_Try it_
Once you find the line containing "در این مرحله" in the data below, copy it and each following line exactly, up to and including the line containing "تثبیت کنید. برای", and nothing else.

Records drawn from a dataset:
════
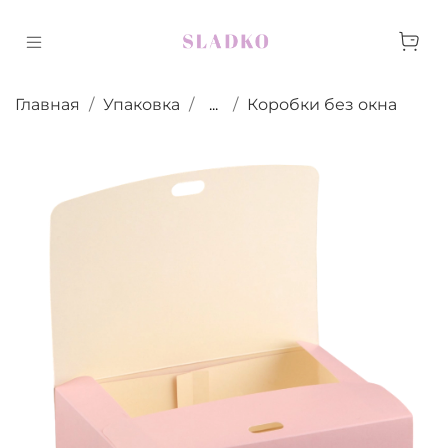
Главная
Упаковка
...
Коробки без окна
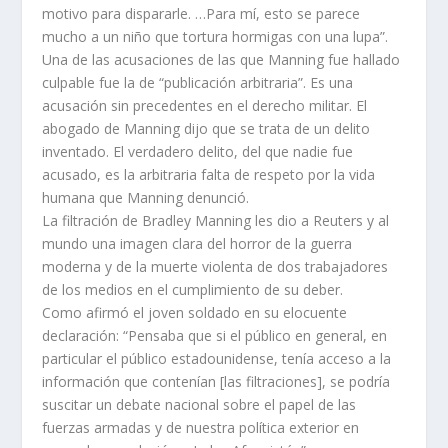
motivo para dispararle. …Para mí, esto se parece
mucho a un niño que tortura hormigas con una lupa”.
Una de las acusaciones de las que Manning fue hallado
culpable fue la de “publicación arbitraria”. Es una
acusación sin precedentes en el derecho militar. El
abogado de Manning dijo que se trata de un delito
inventado. El verdadero delito, del que nadie fue
acusado, es la arbitraria falta de respeto por la vida
humana que Manning denunció.
La filtración de Bradley Manning les dio a Reuters y al
mundo una imagen clara del horror de la guerra
moderna y de la muerte violenta de dos trabajadores
de los medios en el cumplimiento de su deber.
Como afirmó el joven soldado en su elocuente
declaración: “Pensaba que si el público en general, en
particular el público estadounidense, tenía acceso a la
información que contenían [las filtraciones], se podría
suscitar un debate nacional sobre el papel de las
fuerzas armadas y de nuestra política exterior en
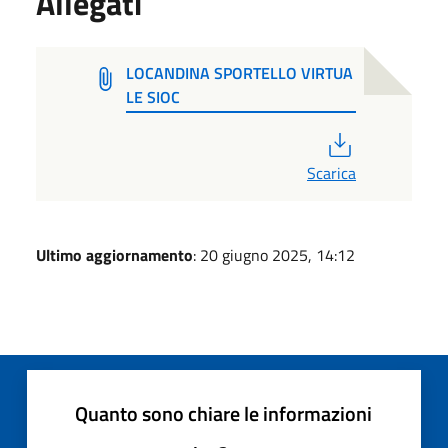
Allegati
LOCANDINA SPORTELLO VIRTUA
LE SIOC
PDF
Scarica
Ultimo aggiornamento
: 20 giugno 2025, 14:12
Quanto sono chiare le informazioni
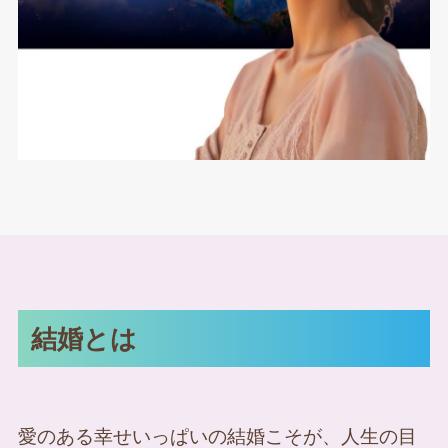
結婚とは
愛のある幸せいっぱいの結婚こそが、人生の目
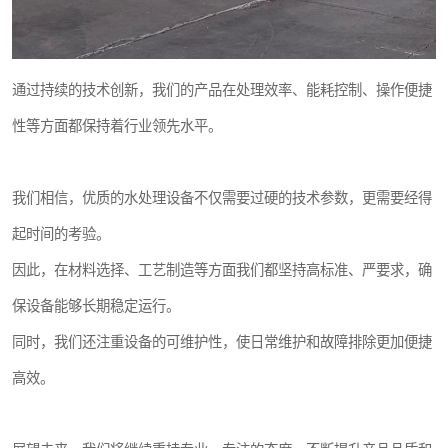
通过持续的技术创新，我们的产品在处理效率、能耗控制、操作便捷
性等方面都保持着行业领先水平。
我们相信，优质的水处理设备不仅需要过硬的技术参数，更需要经得
起时间的考验。
因此，在材料选择、工艺制造等方面我们都坚持高标准、严要求，确
保设备能够长期稳定运行。
同时，我们还注重设备的可维护性，使日常维护和故障排除更加便捷
高效。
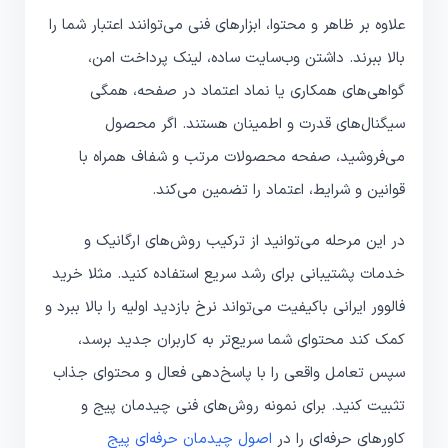
علاوه بر ظاهر و محتوا، ابزارهای فنی می‌توانند اعتبار شما را
بالا ببرند. داشتن وب‌سایت ساده، لینک پرداخت امن،
گواهی‌های همکاری یا نماد اعتماد در صفحه، همگی
سیگنال‌های قدرت و اطمینان هستند. اگر محصول
می‌فروشید، صفحه محصولات مرتب و شفاف همراه با
قوانین و شرایط، اعتماد را تضمین می‌کند.
در این مرحله می‌توانید از ترکیب روش‌های ارگانیک و
خدمات پشتیبانی برای رشد سریع استفاده کنید. مثلا خرید
فالوور ایرانی باکیفیت می‌تواند نرخ بازدید اولیه را بالا ببرد و
کمک کند محتوای شما سریع‌تر به کاربران جدید برسد،
سپس تعامل واقعی را با پاسخ‌دهی فعال و محتوای جذاب
تثبیت کنید. برای نمونه روش‌های فنی چیدمان پیج و
کاورهای حرفه‌ای را در
اصول چیدمان حرفه‌ای پیج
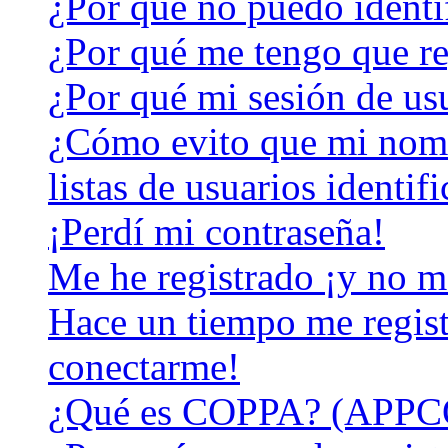
¿Por qué no puedo identi
¿Por qué me tengo que re
¿Por qué mi sesión de us
¿Cómo evito que mi nomb
listas de usuarios identif
¡Perdí mi contraseña!
Me he registrado ¡y no m
Hace un tiempo me regist
conectarme!
¿Qué es COPPA? (APPC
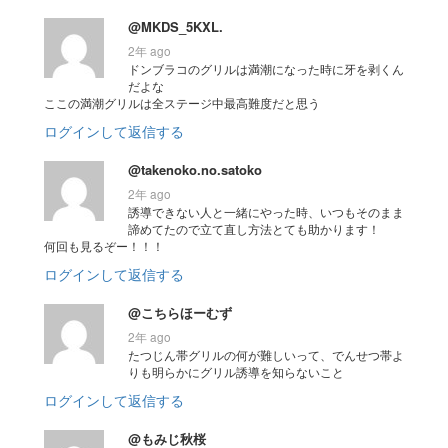
@MKDS_5KXL.
2年 ago
ドンブラコのグリルは満潮になった時に牙を剥くん
だよな
ここの満潮グリルは全ステージ中最高難度だと思う
ログインして返信する
@takenoko.no.satoko
2年 ago
誘導できない人と一緒にやった時、いつもそのまま
諦めてたので立て直し方法とても助かります！
何回も見るぞー！！！
ログインして返信する
@こちらほーむず
2年 ago
たつじん帯グリルの何が難しいって、でんせつ帯よ
りも明らかにグリル誘導を知らないこと
ログインして返信する
@もみじ秋桜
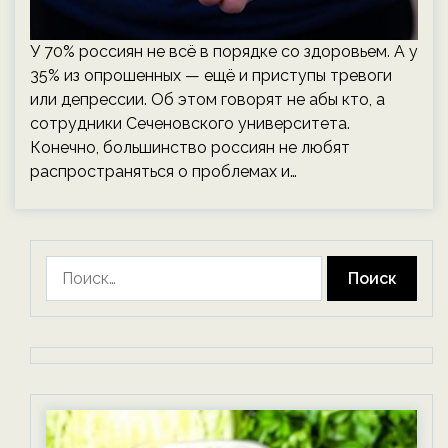
У 70% россиян не всё в порядке со здоровьем. А у
35% из опрошенных — ещё и приступы тревоги
или депрессии. Об этом говорят не абы кто, а
сотрудники Сеченовского университета.
Конечно, большинство россиян не любят
распространяться о проблемах и…
Найти:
════
_Response area_
در این مرحله می‌توانید از ترکیب روش‌های ارگانیک و
خدمات پشتیبانی برای رشد سریع استفاده کنید. مثلا خرید
فالوور ایرانی باکیفیت می‌تواند نرخ بازدید اولیه را بالا ببرد و
کمک کند محتوای شما سریع‌تر به کاربران جدید برسد،
سپس تعامل واقعی را با پاسخ‌دهی فعال و محتوای جذاب
تثبیت کنید. برای نمونه روش‌های فنی چیدمان پیج و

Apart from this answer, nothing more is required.